**Information supplied**
•••

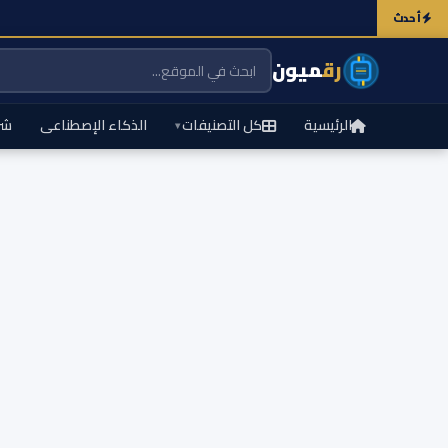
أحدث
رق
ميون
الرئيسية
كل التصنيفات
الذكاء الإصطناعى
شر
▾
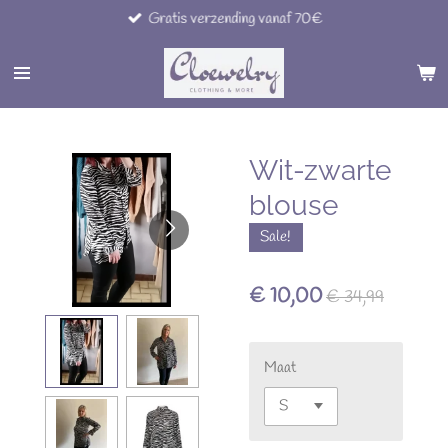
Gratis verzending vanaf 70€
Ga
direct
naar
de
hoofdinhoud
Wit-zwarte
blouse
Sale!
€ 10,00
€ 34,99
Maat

•••

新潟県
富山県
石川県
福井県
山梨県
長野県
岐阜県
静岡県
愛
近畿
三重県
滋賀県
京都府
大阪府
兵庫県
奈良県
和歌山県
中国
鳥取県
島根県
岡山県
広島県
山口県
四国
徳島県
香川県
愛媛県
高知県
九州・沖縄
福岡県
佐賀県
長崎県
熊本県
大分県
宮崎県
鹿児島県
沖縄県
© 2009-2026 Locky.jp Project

•••

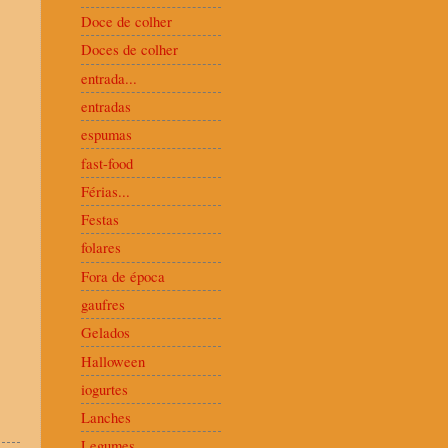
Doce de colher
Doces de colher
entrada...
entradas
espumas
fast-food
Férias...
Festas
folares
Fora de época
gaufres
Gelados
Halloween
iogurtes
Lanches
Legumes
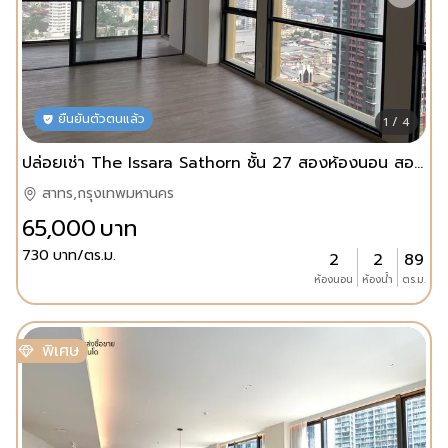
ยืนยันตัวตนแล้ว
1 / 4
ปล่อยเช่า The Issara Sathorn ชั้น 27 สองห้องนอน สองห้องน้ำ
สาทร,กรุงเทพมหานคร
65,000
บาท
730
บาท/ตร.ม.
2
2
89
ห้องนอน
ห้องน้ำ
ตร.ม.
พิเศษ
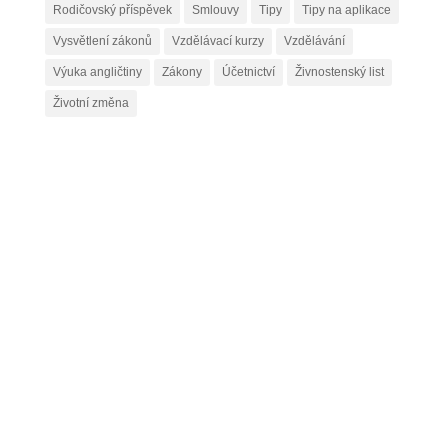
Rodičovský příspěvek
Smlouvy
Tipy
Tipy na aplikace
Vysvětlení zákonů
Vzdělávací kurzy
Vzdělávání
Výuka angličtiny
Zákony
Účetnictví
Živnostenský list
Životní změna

•••

Among the records above, only the lines between the line holding "Výuka angličtiny" and the line holding "Životní změna", inclusive, are to be output, exactly as written.

**Written answer**
Výuka angličtiny
Zákony
Účetnictví
Živnostenský list
Životní změna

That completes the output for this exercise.